Those opposed to the Coalition in Iraq commonly hold it responsible for the deaths of 150,000 Iraqis in the fighting, and all the physical destruction. Understandably, some of them try to present the Iraqi ‘resistance fighters’ as just like the Vietnamese NLF (‘Viet Cong’) or any other native anti-imperialist army. The assumption underlying this is that Iraq and the wider Middle East would have been better off if Saddam had been left in power, and that overall there would have been less death and destruction. There is no way to prove this, and there are good reasons to doubt it.

 

Saddam invaded Iran in 1980, got bogged down, and then offered the Iranians settlement terms:  Iraq to get complete control of the Arab River, and Iran’s oil-rich province of Khuzistan to get autonomy (read Iraqi control). This was Saddam’s first negotiating position, but it indicates the trend that was to become clear with his invasion of Kuwait in 1991: with increased control of its oil, he would become the supreme leader of the Arab world. His nuclear weapons would neutralise Israel’s, and make him unassailable. He was well on the way to assuming the sort of control over the Middle East that his hero Stalin had formerly held over Eastern Europe and the USSR. Paralysis in the west after 9/11 and jostling to get the best position re Iraqi oil would likely have restored Saddam's confidence. (He said after Bush senior failed to follow through against him in 1991: "We have won!") Interesting times would  have been ahead.

 

Fascists of all kinds fight to create a society in which everyone thinks and behaves alike. The common belief can be Islam, Catholicism, the drivel of Mein Kampf, Stalinomarxism or whatever. The important thing is the formation of a hierarchical militant army blindly obedient to a Fuehrer. Believing and belonging are two sides of the one coin, and whatever challenges one automatically threatens the other. The Nazi rally, in worshipping the Fuehrer, also worships itself.

 

I favour maximum diversity of thought, and have confidence that it will emerge under liberal conditions. I don’t mind belonging to a tribe, but never at the expense of freedom to think and seek information. So not many tribes want me for a member.
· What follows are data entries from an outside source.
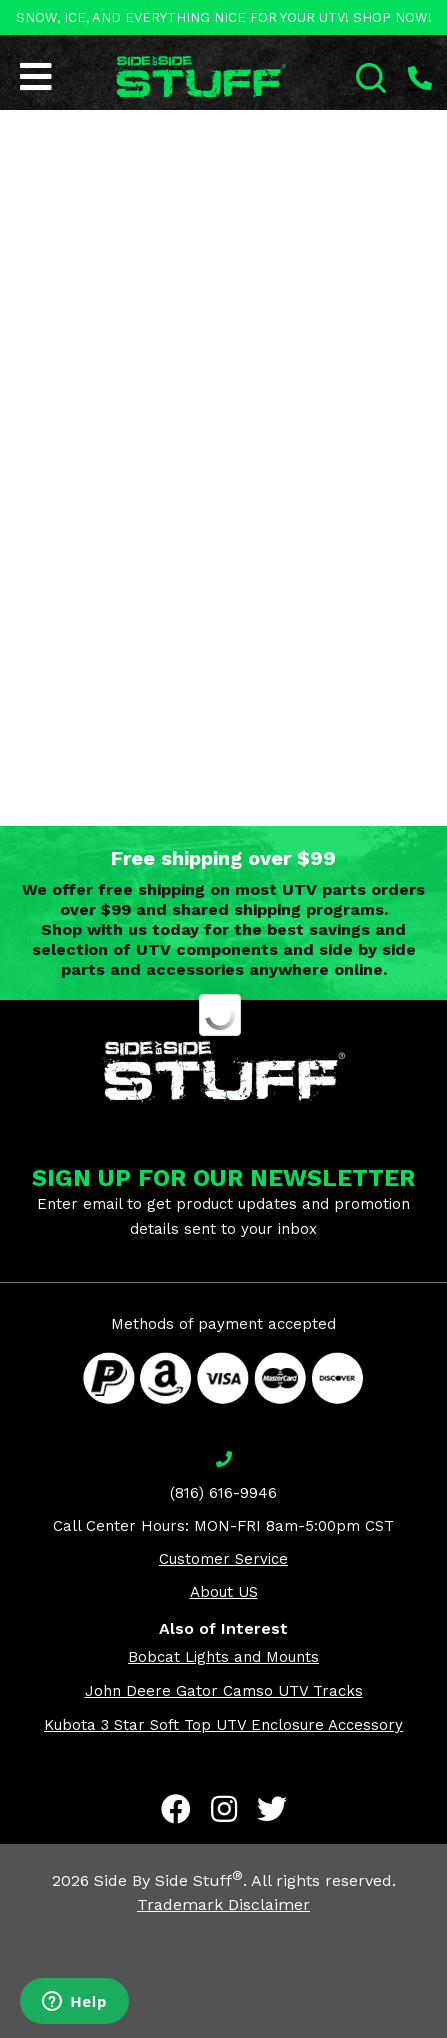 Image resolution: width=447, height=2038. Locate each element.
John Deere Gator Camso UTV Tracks (224, 1691)
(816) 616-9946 (223, 1493)
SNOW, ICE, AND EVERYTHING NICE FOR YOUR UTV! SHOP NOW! (224, 17)
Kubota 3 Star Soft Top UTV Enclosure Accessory (223, 1725)
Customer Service (223, 1559)
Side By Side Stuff (168, 1880)
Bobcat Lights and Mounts (223, 1657)
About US (224, 1592) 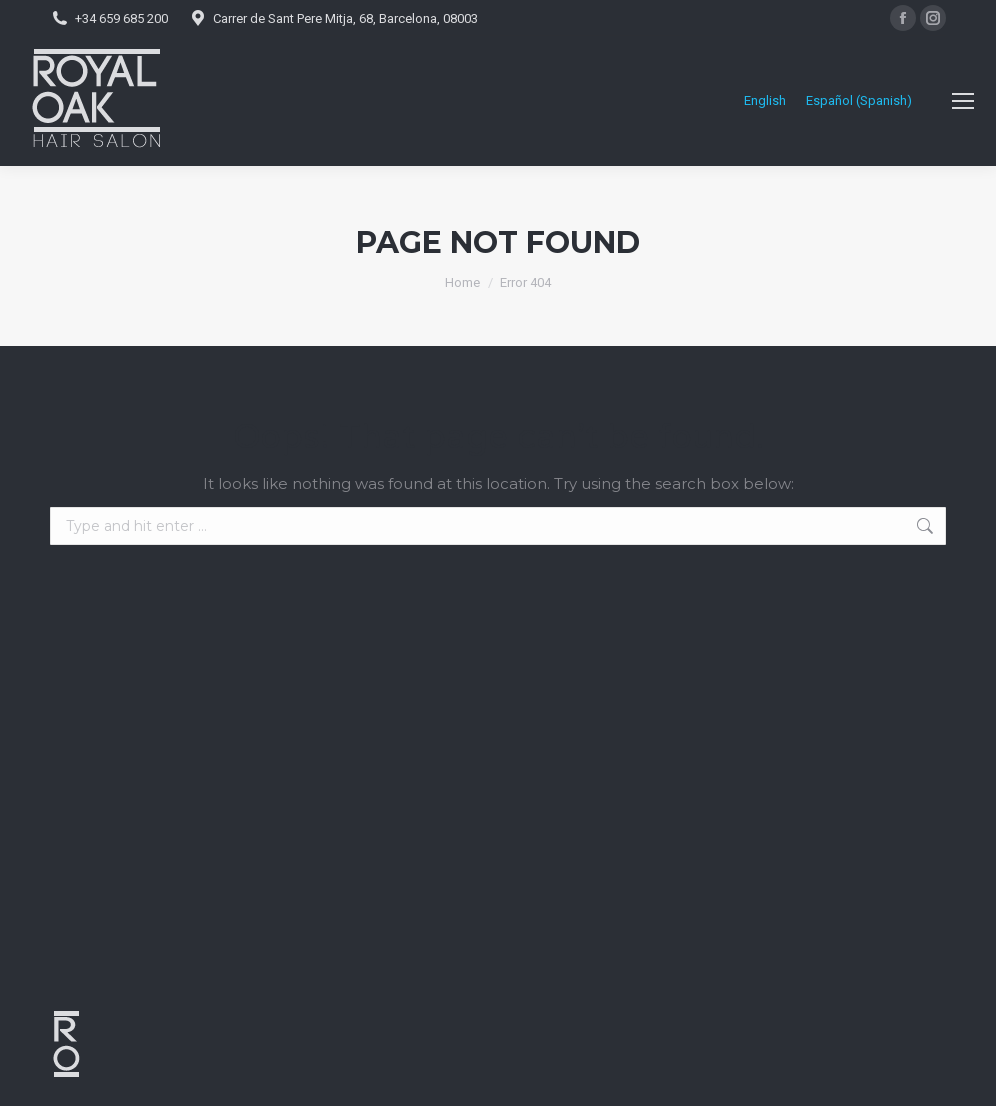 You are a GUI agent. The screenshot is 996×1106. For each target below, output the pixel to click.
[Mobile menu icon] (963, 101) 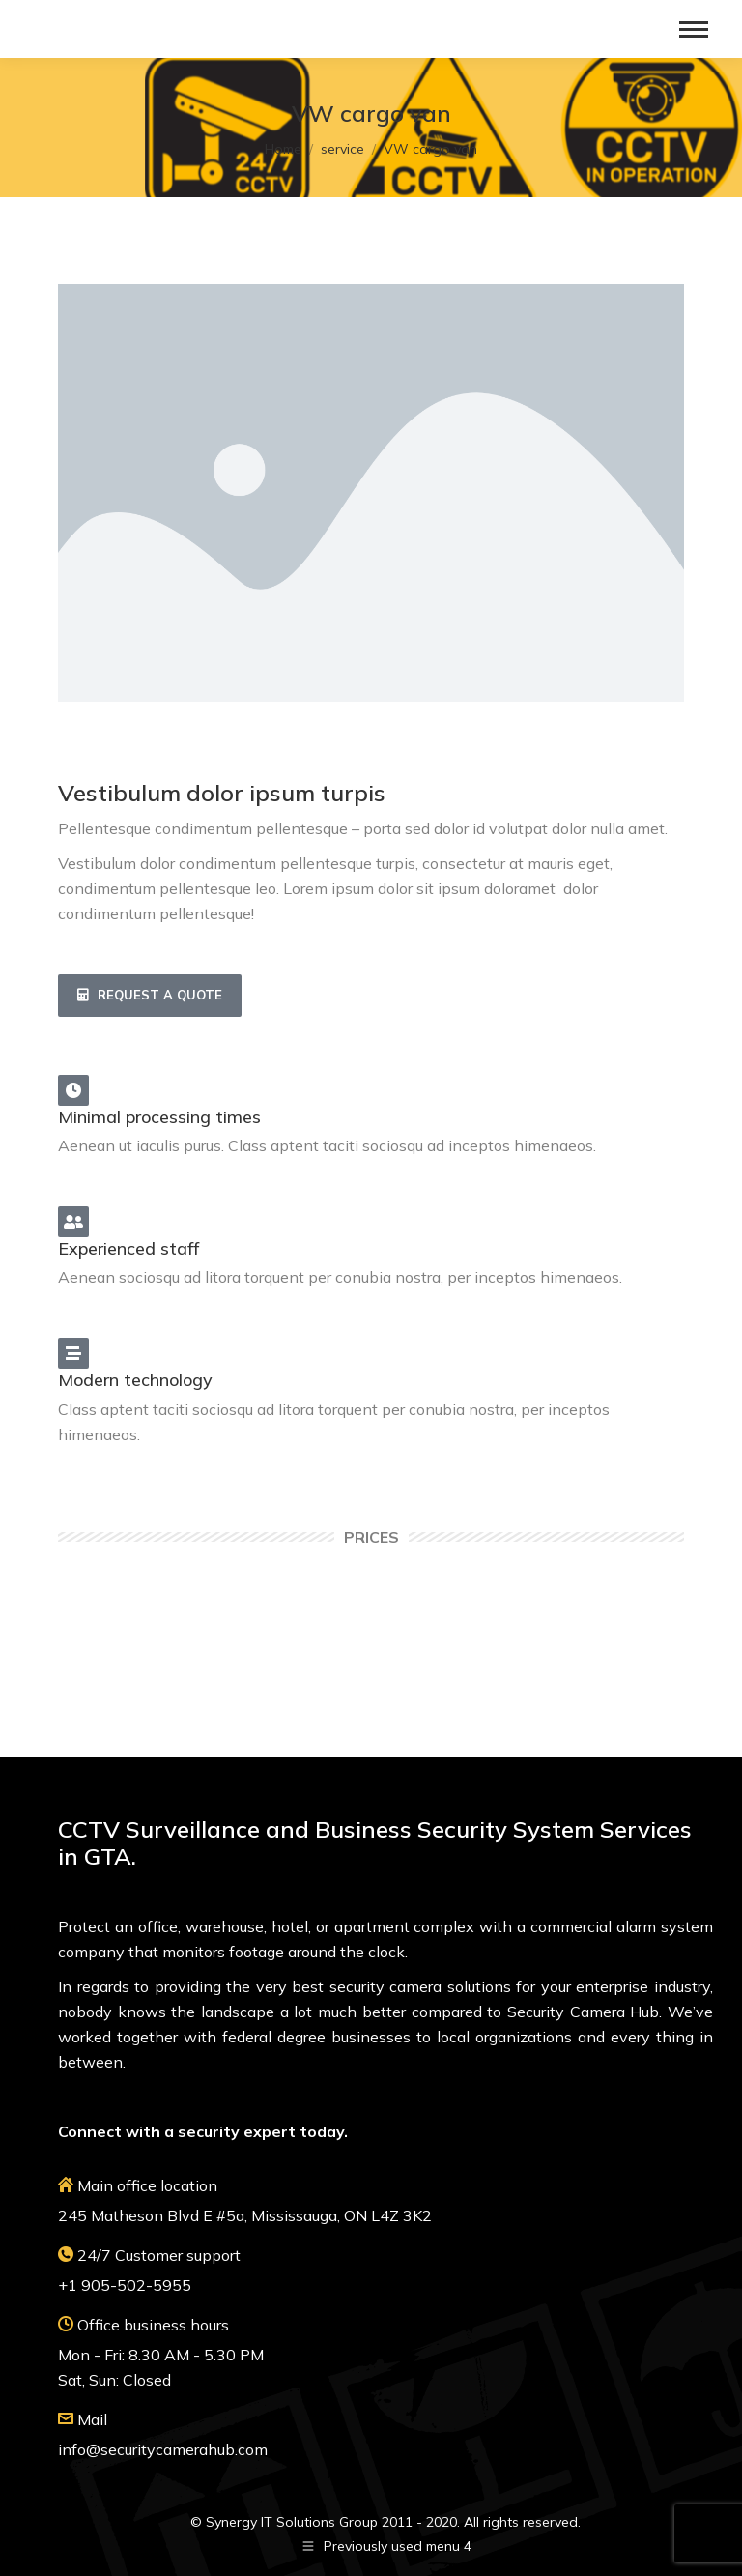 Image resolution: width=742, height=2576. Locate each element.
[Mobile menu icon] (693, 29)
I think it is not unhealthy if the Left, however defined, is disunited on any given issue, even one as serious as the war in Iraq. Of course, if the Left also wants everyone thinking the same way, then the Left has a problem, and either needs to resolve it, or to sit down with the more rabid Right and see if it can strike up a deal.

 

Islamic fascism should be studied in detail and understood. Its support base should be undermined, and those it would recruit given alternative choices. Those who would sympathise with it, or portray  its death squads as some sort of national liberation movement, are dangerously wrong.